Make sure that the hood vent you are going to buy is appropriate for the make and model of your car. If you want to save money, you may also have your own hood customized to accommodate a vent. Vents are also made from the same material used in hoods, but some modern ones are from aluminum and carbon fiber. Buy lightweight and easy-to-install ones to prevent any fitting hassle. Hood vent prices are just reasonable, but some qualities like UV protection and high-gloss or matte finishes may increase the cost.

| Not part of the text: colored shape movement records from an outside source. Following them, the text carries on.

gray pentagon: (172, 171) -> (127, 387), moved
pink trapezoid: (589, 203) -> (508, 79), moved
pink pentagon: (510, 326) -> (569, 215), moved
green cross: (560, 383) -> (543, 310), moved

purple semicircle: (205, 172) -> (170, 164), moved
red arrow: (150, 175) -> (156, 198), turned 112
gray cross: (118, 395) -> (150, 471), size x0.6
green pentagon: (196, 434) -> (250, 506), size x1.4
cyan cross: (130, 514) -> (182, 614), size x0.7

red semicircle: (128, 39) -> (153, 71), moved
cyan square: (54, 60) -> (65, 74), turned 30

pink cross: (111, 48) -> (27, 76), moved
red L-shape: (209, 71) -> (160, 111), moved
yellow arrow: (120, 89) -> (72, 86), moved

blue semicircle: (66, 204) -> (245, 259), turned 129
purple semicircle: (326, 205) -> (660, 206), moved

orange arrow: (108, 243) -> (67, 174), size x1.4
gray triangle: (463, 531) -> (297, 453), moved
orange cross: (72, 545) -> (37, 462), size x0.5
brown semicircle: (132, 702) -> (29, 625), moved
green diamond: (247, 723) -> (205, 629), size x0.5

Easy Hood Vent Customization
The hood vent or hood scoop is one of the easiest parts to customize in your car. This vent allows high-speed air to enter the engine compartment, then it lets some of the high-pressure air to escape, which results to a cooler engine. Not all car models sport hood vents because the air-scooping function is sometimes provided by the front grilles. But if you want to have a distinctive look for your car, then it is time to ready the supplies and a lot of patience to give your hood a facelift.
Hood vent customization just requires a little sanding here and there. With the following steps, you will be guaranteed of a successful do-it-yourself task.

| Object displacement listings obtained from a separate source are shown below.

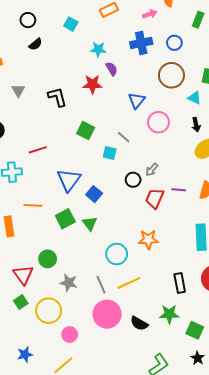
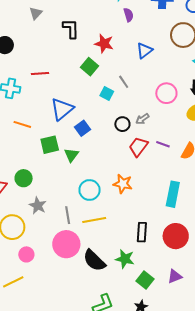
red star: (92, 84) -> (104, 44), moved
pink circle: (158, 122) -> (166, 93), moved
black semicircle: (139, 323) -> (94, 260), size x1.4

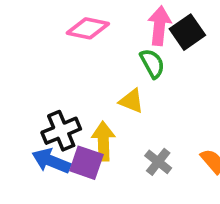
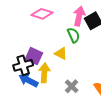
blue arrow: (51, 161) -> (28, 80), moved
purple square: (86, 163) -> (34, 56), moved

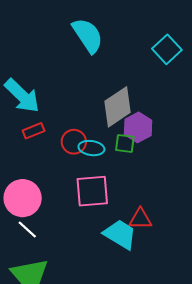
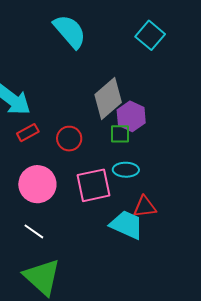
cyan ellipse: (91, 148) -> (126, 170), moved
pink circle: (23, 198) -> (37, 184), moved

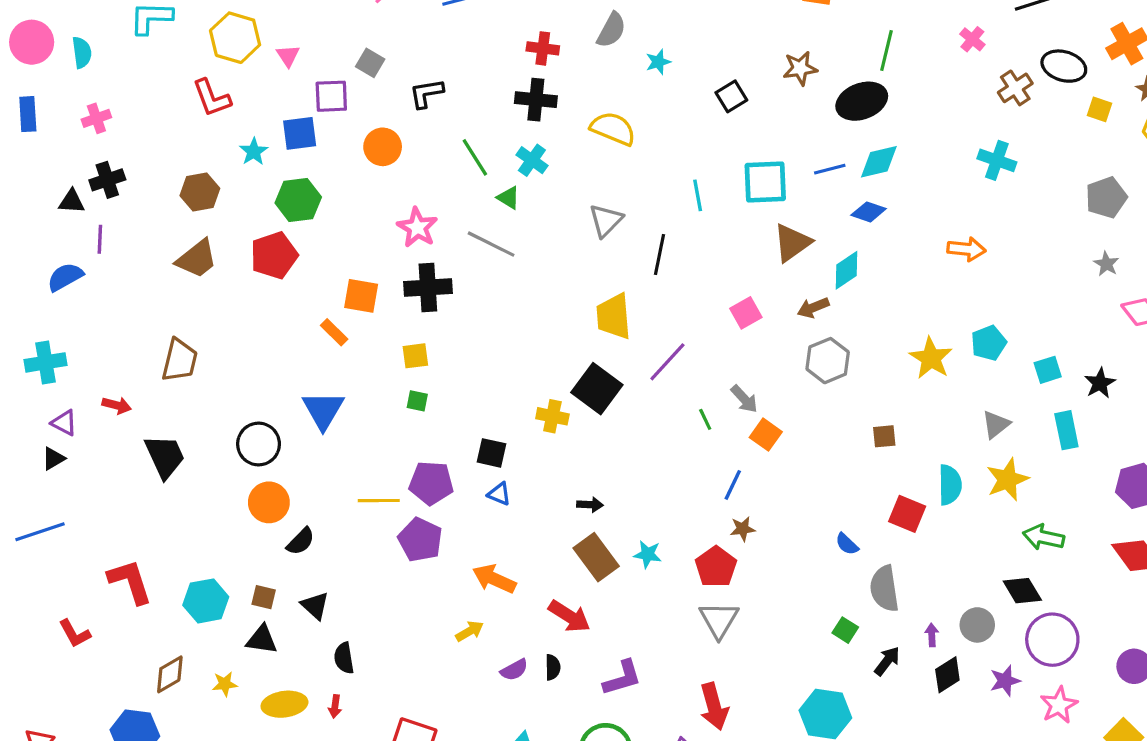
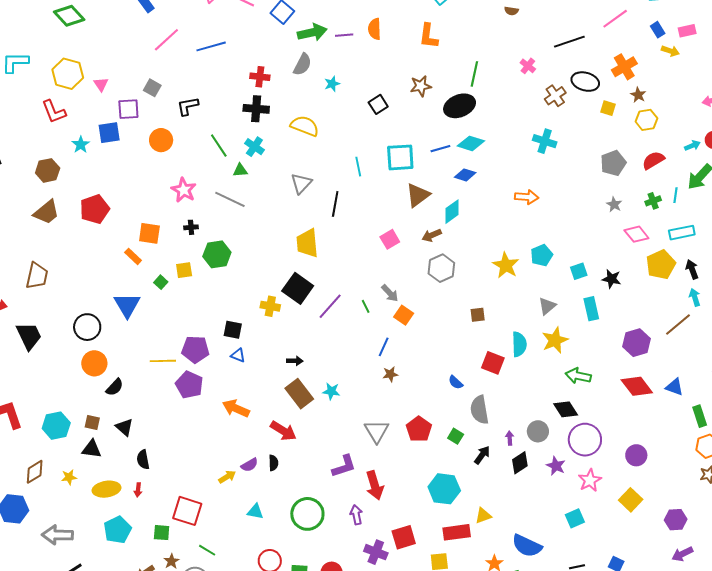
cyan diamond: (879, 162) -> (471, 143), turned 32
green triangle: (508, 198) -> (240, 170), turned -35
green hexagon: (298, 200) -> (217, 254), moved
black cross: (428, 287) -> (191, 227), size x0.5
purple line: (667, 362) -> (330, 306), moved
black star: (1100, 383) -> (612, 279), turned -30
green square: (417, 401) -> (161, 282), moved, turned 32
red pentagon: (716, 567) -> (419, 429), moved
yellow arrow: (470, 631) -> (227, 477), moved
purple L-shape: (622, 678) -> (344, 466), moved
purple star: (1005, 681) -> (556, 466), turned -30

Difficulty level: Moderate
- Stock hood vent (may be aluminum or carbon fiber, gloss or matte; make sure that you have this first because you need its measurements for the hood vent opening)
- Fiberglass repair kit (including fabric, resin, and activator)
- Sandpaper (60, 150, 250, 500, and 1200)
- Jigsaw (with fine-tooth metal-cutting blades)
- Dremel tool
- Cutting wheels
- Electric sander (or sanding wheel and electric drill)
- Marker and measuring tape
- Spray gun
- Factory-matched paint
Step 1: Locate an area on your hood where the vent should be placed. The location should allow some room for the new vent and the engine components underneath when the hood is closed. Using the measurements of your stock hood vent, draw a rectangle on the area the size of the vent with a marker.
Step 2: Remove the hood liner. Use the Dremel tool and cut wheel to cut a small slit on the hood. Cut the rectangle with the jigsaw, making sure that there are no jagged edges.
Step 3: Sand the cut area on the top of the hood. Clean away the dust, and place the stock hood vent into the opening and center it properly.
Step 4: Cut ten strips of fiberglass fabric. Mix the fiberglass resin and fiberglass activator for three minutes in a container that can accommodate the length of the strips. Soak the strips in the mixture.
Step 5: Apply the soaked fiberglass fabric along the part where the hood cutting and the vent edges meet. Make sure that the fabric strips connect the cut and vent edges together. Do the same for the outside edges of the hood vent. Create a smooth transition from the top of the hood to the installed hood vent. Make the strips thick enough to have some material to sand away.
Step 6: Allow the fabric strips to dry for a day before resuming work. With the electric drill and sanding wheel, clean up the transition of the meeting edges. Use coarse grit then fine grit sandpaper to smoothen the surface.
Step 7: Mix primer paint and paint matching with your car's. Put the mixture into the spray gun container. Cover the rest of the hood with masking tape and old newspaper to prevent overspray. Connect the spray gun to an air compressor, then spray the hood vent. Cover with primer paint, and let it dry. Cover with four more coats of matching paint. Smoothen out the dried paint with wet sandpaper to achieve a glossy appearance.